THE Reserve Bank of Zimbabwe continues to avail letters of credit to cooking oil producers to ensure there is enough supply of cooking oil in the country.
This comes as the oil expresser’s battle to supply the country with enough cooking oil amid foreign currency shortages.
Generally, most producers that import raw material have faced foreign currency challenges but the RBZ has intervened through various African Export Import Bank (Afreximbank) backed nostro stabilisation facilities.
Foreign payment backlogs were around US$400 million by year end but the central bank is said to be moving fast to reduce the backlog.
Last week, Oil Expresser’s Association of Zimbabwe president, Mr Busisa Moyo told The Sunday Mail Business that the association is managing to provide close to half of the foreign currency requirements while the rest is covered by the central bank through letters of credit.

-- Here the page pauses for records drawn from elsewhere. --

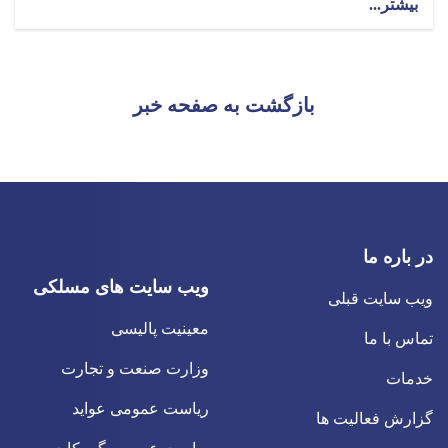
بیشتر...
بازگشت به صفحه خبر
در باره ما
ویب سایت های مسلکی
ویب سایت قبلی
معینیت پالیسی
تماس با ما
وزارت صنعت و تجارت
خدمات
ریاست عمومی عواید
گزارش فعالیت ها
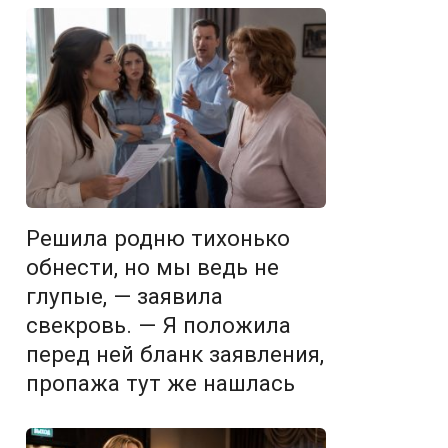
Решила родню тихонько
обнести, но мы ведь не
глупые, — заявила
свекровь. — Я положила
перед ней бланк заявления,
пропажа тут же нашлась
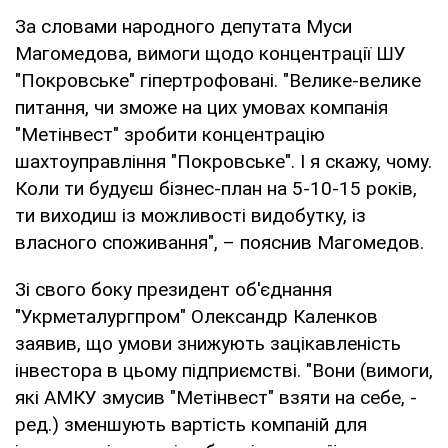
За словами народного депутата Муси
Магомедова, вимоги щодо концентрації ШУ
"Покровське" гіпертрофовані. "Велике-велике
питання, чи зможе на цих умовах компанія
"Метінвест" зробити концентрацію
шахтоуправління "Покровське". І я скажу, чому.
Коли ти будуєш бізнес-план на 5-10-15 років,
ти виходиш із можливості видобутку, із
власного споживання", – пояснив Магомедов.
Зі свого боку президент об'єднання
"Укрметалургпром" Олександр Каленков
заявив, що умови знижують зацікавленість
інвестора в цьому підприємстві. "Вони (вимоги,
які АМКУ змусив "Метінвест" взяти на себе, -
ред.) зменшують вартість компаній для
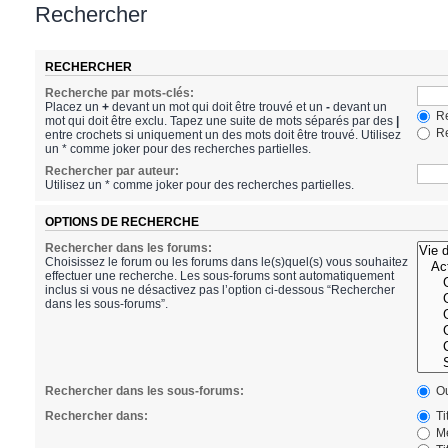
Rechercher
RECHERCHER
Recherche par mots-clés:
Placez un
+
devant un mot qui doit être trouvé et un
-
devant un
Re
mot qui doit être exclu. Tapez une suite de mots séparés par des
|
Re
entre crochets si uniquement un des mots doit être trouvé. Utilisez
un * comme joker pour des recherches partielles.
Rechercher par auteur:
Utilisez un * comme joker pour des recherches partielles.
OPTIONS DE RECHERCHE
Rechercher dans les forums:
Choisissez le forum ou les forums dans le(s)quel(s) vous souhaitez
effectuer une recherche. Les sous-forums sont automatiquement
inclus si vous ne désactivez pas l’option ci-dessous “Rechercher
dans les sous-forums”.
Rechercher dans les sous-forums:
Ou
Rechercher dans:
Ti
Me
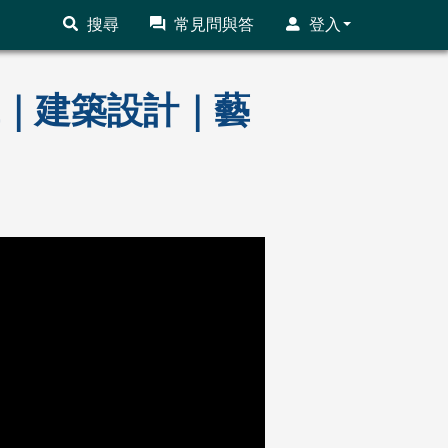
搜尋
常見問與答
登入
前輩｜建築設計｜藝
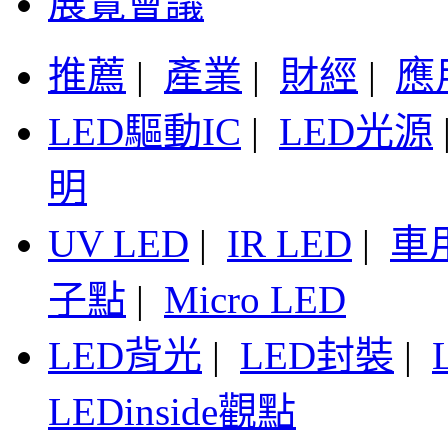
展覽會議
推薦
|
產業
|
財經
|
應
LED驅動IC
|
LED光源
明
UV LED
|
IR LED
|
車
子點
|
Micro LED
LED背光
|
LED封裝
|
LEDinside觀點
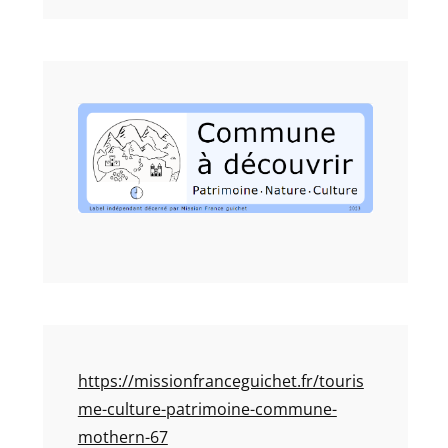
https://missionfranceguichet.fr/touris
me-culture-patrimoine-commune-
mothern-67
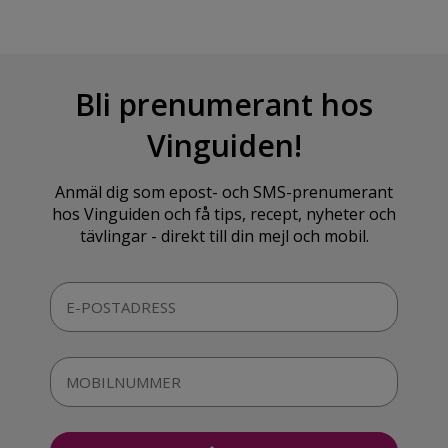
Bli prenumerant hos
Vinguiden!
Anmäl dig som epost- och SMS-prenumerant
hos Vinguiden och få tips, recept, nyheter och
tävlingar - direkt till din mejl och mobil.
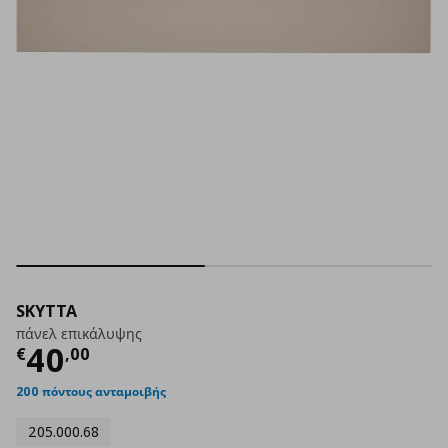
SKYTTA
πάνελ επικάλυψης
Τρέχουσα τιμή
€ 40,00
40
€
,
00
200 πόντους ανταμοιβής
205.000.68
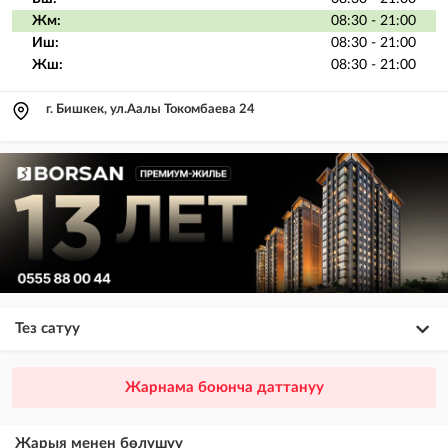
Жм:
08:30 - 21:00
Иш:
08:30 - 21:00
Жш:
08:30 - 21:00
г. Бишкек, ул.Аалы Токомбаева 24
Тез сатуу
×
20
ПРЕМИУМ
Жарнама боюнча даттануу
VIP жарыялардын үстүнө жарыя жайгаштыруу + Instagramдагы акы
төлөнүүчү жарнама
Жарыя менен бөлүшүү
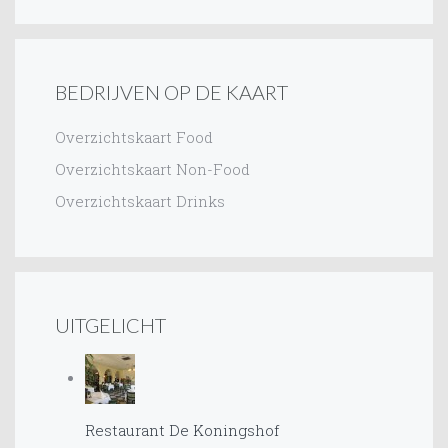
BEDRIJVEN OP DE KAART
Overzichtskaart Food
Overzichtskaart Non-Food
Overzichtskaart Drinks
UITGELICHT
Restaurant De Koningshof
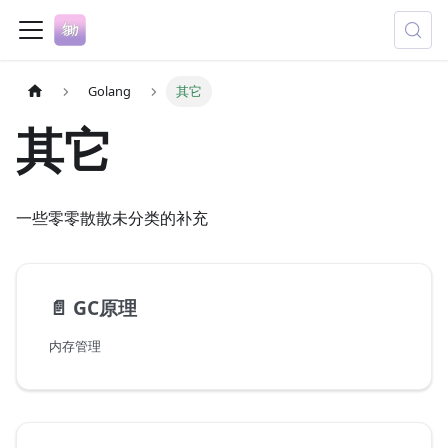
Golang
其它
其它
一些零零散散未分类的补充
📄️
GC原理
内存管理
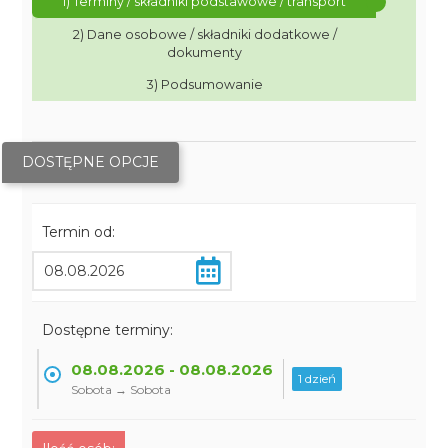
1) Terminy / składniki podstawowe / transport
2) Dane osobowe / składniki dodatkowe /
dokumenty
3) Podsumowanie
DOSTĘPNE OPCJE
Termin od:
Dostępne terminy:
08.08.2026 - 08.08.2026
1 dzień
Sobota → Sobota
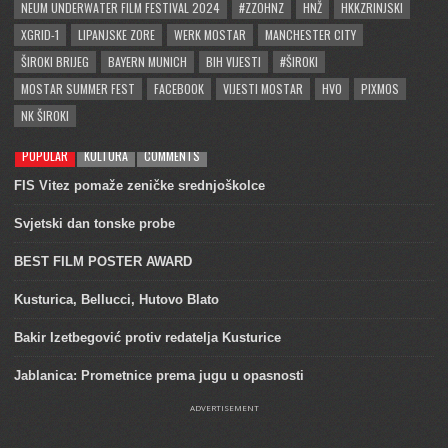
NEUM UNDERWATER FILM FESTIVAL 2024
#ZZOHNZ
HNŽ
HKKZRINJSKI
XGRID-1
LIPANJSKE ZORE
WERK MOSTAR
MANCHESTER CITY
ŠIROKI BRIJEG
BAYERN MUNICH
BIH VIJESTI
#ŠIROKI
MOSTAR SUMMER FEST
FACEBOOK
VIJESTI MOSTAR
HVO
PIXMOS
NK ŠIROKI
POPULAR
KULTURA
COMMENTS
FIS Vitez pomaže zeničke srednjoškolce
Svjetski dan tonske probe
BEST FILM POSTER AWARD
Kusturica, Bellucci, Hutovo Blato
Bakir Izetbegović protiv redatelja Kusturice
Jablanica: Prometnice prema jugu u opasnosti
ADVERTISEMENT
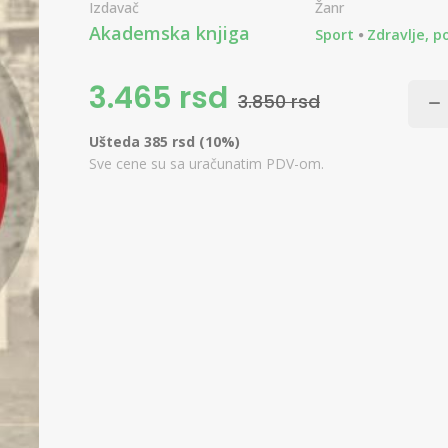
Izdavač
Žanr
Akademska knjiga
Sport
Zdravlje, po
3.465 rsd
3.850 rsd
Ušteda 385 rsd (10%)
Sve cene su sa uračunatim PDV-om.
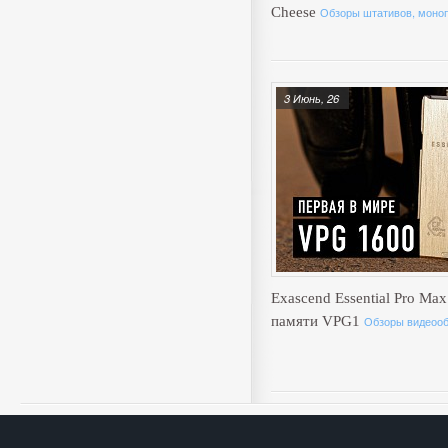
Cheese
Обзоры штативов, моноп
3 Июнь, 26
Exascend Essential Pro Max
памяти VPG1
Обзоры видеоо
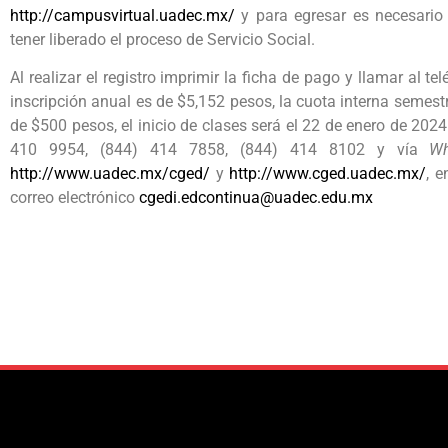
http://campusvirtual.uadec.mx/
y para egresar es necesario 
tener liberado el proceso de Servicio Social.
Al realizar el registro imprimir la ficha de pago y llamar al t
inscripción anual es de $5,152 pesos, la cuota interna semest
de $500 pesos, el inicio de clases será el 22 de enero de 202
410 9954, (844) 414 7858, (844) 414 8102 y vía
W
http://www.uadec.mx/cged/
y
http://www.cged.uadec.mx/
, 
correo electrónico
cgedi.edcontinua@uadec.edu.mx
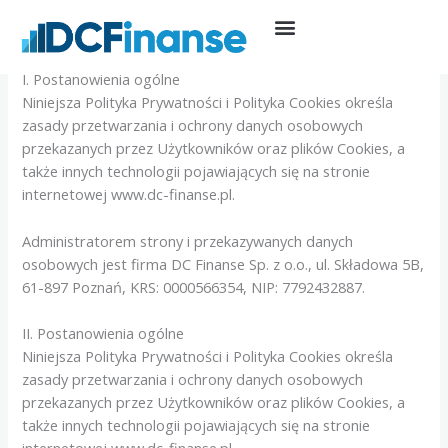
Przejdź
do
treści
I. Postanowienia ogólne
Niniejsza Polityka Prywatności i Polityka Cookies określa
zasady przetwarzania i ochrony danych osobowych
przekazanych przez Użytkowników oraz plików Cookies, a
także innych technologii pojawiających się na stronie
internetowej www.dc-finanse.pl.
Administratorem strony i przekazywanych danych
osobowych jest firma DC Finanse Sp. z o.o., ul. Składowa 5B,
61-897 Poznań, KRS: 0000566354, NIP: 7792432887.
II. Postanowienia ogólne
Niniejsza Polityka Prywatności i Polityka Cookies określa
zasady przetwarzania i ochrony danych osobowych
przekazanych przez Użytkowników oraz plików Cookies, a
także innych technologii pojawiających się na stronie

Mr Moyo said the country needs two million litres of cooking oil per week but the oil expresser’s are only managing to produce about a million litres.
Oil expresser’s expect the situation to improve in the near future following the intervention by the RBZ.
“We require between US$2 million and US$3 million a week in order to produce two million litres we are only managing 50 percent of the required amount due to current foreign currency shortages.
“The other 50 percent is coming from the Reserve Bank through its letters of credit to various oil producers and this has averted potential cooking oil shortages over the last few months.
“Given the central bank’s intervention, the country has enough cooking oil requirements and we are not worried with cooking oil supplies,” said Mr Moyo.
The cooking oil sector requires at least US$8 million a month but has received US$3 million for foreign payments from the RBZ.
This has left a deficit of US$5 million a month, which is not so good for the industry.
But the cooking oil industry has been managing to meet demand and has gone further to reduce prices significantly since September.
Cooking oil was going for around US$4, 70 in September last year and went down to around US$3,60 in January this year.
“We continue to have some problems as far as the foreign allocations are concerned but we would like the RBZ to continue providing some funding for us to cover the foreign payment backlogs that we are still battling with.
“We are in discussion with the monetary authorities and we are confident that we will soon pay our telegraphic transfers (TTs),” said Mr Moyo.
Despite these challenges, the country has not had shortages in the last seven months.
It could not be established how much money the RBZ is considering to allocate to the cooking oil producers for foreign payments backlogs as the RBZ Governor Dr Mangudya was not answering his mobile phone by the time of going to print.